- Directed by: George Schaefer
- Screenplay by: Robert Hartung
- Based on: Lamp at Midnight by Barrie Stavis
- Starring: Melvyn Douglas Kim Hunter Hurd Hatfield William Kerwin
- Music by: Bernard Green
- Release date: 1966;
- Running time: 76 minutes
- Country: United States
- Language: English

= Lamp At Midnight =

Lamp At Midnight is a play that was written by Barrie Stavis, and first produced in 1947 at New Stages, New York. The play treats the 17th-century Galileo affair, which was a profound conflict between the Roman Catholic Church and Galileo Galilei over the interpretation of his astronomical observations using the newly invented telescope. By coincidence, Bertolt Brecht's play on the same theme, Life of Galileo, opened in New York just a few weeks before Lamp at Midnight.

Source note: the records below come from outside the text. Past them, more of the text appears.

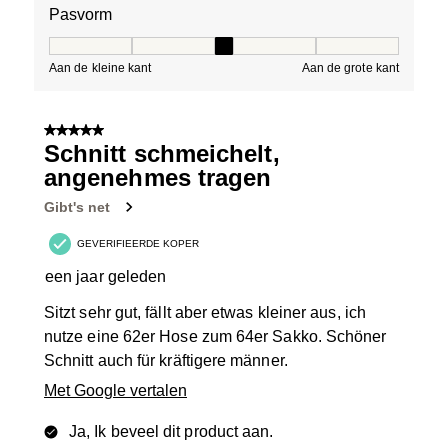
Pasvorm
Pasvorm, 3 van 5, waarbij 1 gelijk is aan Aan de kleine 
Aan de kleine kant
Aan de grote kant
5 van 5 sterren.
Schnitt schmeichelt,
angenehmes tragen
Gibt's net
GEVERIFIEERDE KOPER
een jaar geleden
Sitzt sehr gut, fällt aber etwas kleiner aus, ich
nutze eine 62er Hose zum 64er Sakko. Schöner
Schnitt auch für kräftigere männer.
Met Google vertalen
Ja, Ik beveel dit product aan.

Some critics now consider Galileo to be a masterpiece, but in 1947 the New York Times reviewer, Brooks Atkinson, preferred Lamp at Midnight.

== Revival ==
A revival of Lamp at Midnight directed by Sir Tyrone Guthrie and starring Morris Carnovsky toured the United States in 1969.

==Adaptation for television==

A television adaptation, directed by George Schaefer and starring Melvyn Douglas as Galileo, appeared in the Hallmark Hall of Fame series in 1966. A recording of the television performance was released to video in 1983.